A list of quantiles values corresponding to the elements of q.


Random Sampling

Random sampling for the Logistic distribution is achieved via the inverse probability integral transform.

Scalar Output

pystats.rlogis(mu: float = 0.0, sigma: float = 1.0) float

Random sampling function for the Logistic distribution.

Example

>>> pystats.rlogis(1.0, 2.0)
-2.0430312686217516
Parameters
  • mu (float) – The location parameter, a real-valued input.

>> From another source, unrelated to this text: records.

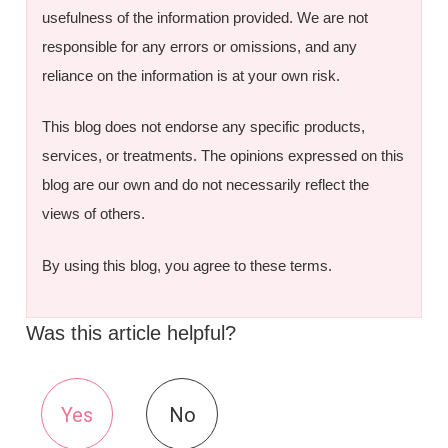
usefulness of the information provided. We are not
responsible for any errors or omissions, and any
reliance on the information is at your own risk.
This blog does not endorse any specific products,
services, or treatments. The opinions expressed on this
blog are our own and do not necessarily reflect the
views of others.
By using this blog, you agree to these terms.
Was this article helpful?
Yes
No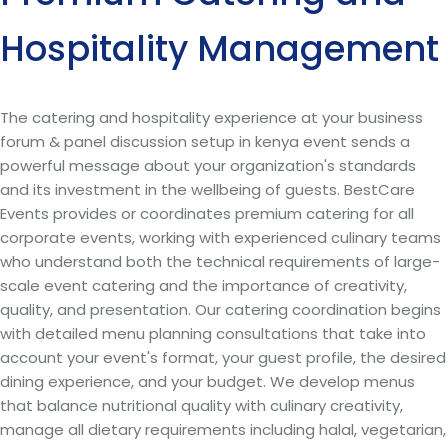
Hospitality Management
The catering and hospitality experience at your business
forum & panel discussion setup in kenya event sends a
powerful message about your organization's standards
and its investment in the wellbeing of guests. BestCare
Events provides or coordinates premium catering for all
corporate events, working with experienced culinary teams
who understand both the technical requirements of large-
scale event catering and the importance of creativity,
quality, and presentation. Our catering coordination begins
with detailed menu planning consultations that take into
account your event's format, your guest profile, the desired
dining experience, and your budget. We develop menus
that balance nutritional quality with culinary creativity,
manage all dietary requirements including halal, vegetarian,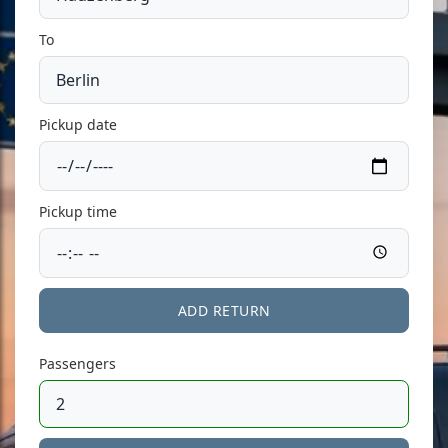
To
Pickup date
Pickup time
ADD RETURN
Passengers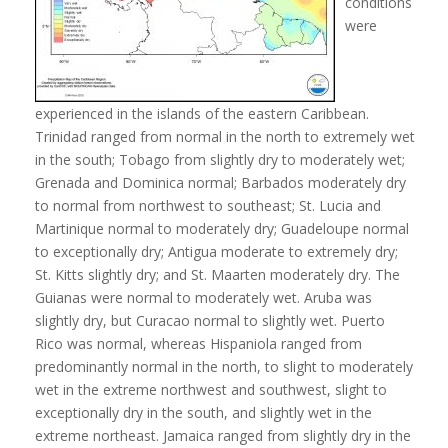
conditions
were
experienced in the islands of the eastern Caribbean.
Trinidad ranged from normal in the north to extremely wet
in the south; Tobago from slightly dry to moderately wet;
Grenada and Dominica normal; Barbados moderately dry
to normal from northwest to southeast; St. Lucia and
Martinique normal to moderately dry; Guadeloupe normal
to exceptionally dry; Antigua moderate to extremely dry;
St. Kitts slightly dry; and St. Maarten moderately dry. The
Guianas were normal to moderately wet. Aruba was
slightly dry, but Curacao normal to slightly wet. Puerto
Rico was normal, whereas Hispaniola ranged from
predominantly normal in the north, to slight to moderately
wet in the extreme northwest and southwest, slight to
exceptionally dry in the south, and slightly wet in the
extreme northeast. Jamaica ranged from slightly dry in the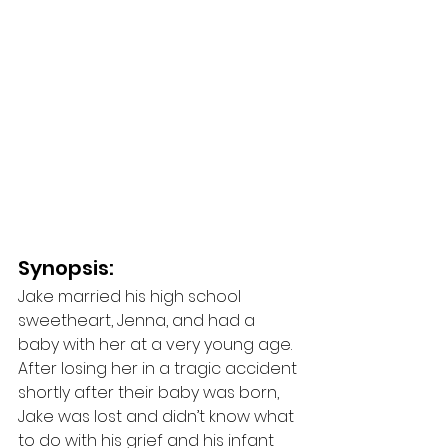
Synopsis: 
Jake married his high school 
sweetheart, Jenna, and had a 
baby with her at a very young age. 
After losing her in a tragic accident 
shortly after their baby was born, 
Jake was lost and didn’t know what 
to do with his grief and his infant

  • sigma (float) – The scale parameter, a real-valued input.

Returns

A pseudo-random draw from the Logistic distribution.

List Output

pystats.rlogis(n: int, mu: float = 0.0, sigma: float = 1.0) List[float]

Random sampling function for the Logistic distribution.

Example

>>> pystats.rlogis(3, 1.0, 2.0)
[7.012051380112511, 1.4135266403017916, -1.3985463825344762]
Parameters
  • n (int) – The number of output values.

  • mu (float) – The location parameter, a real-valued input.

  • sigma (float) – The scale parameter, a real-valued input.

Returns

A list of pseudo-random draws from the Logistic distribution.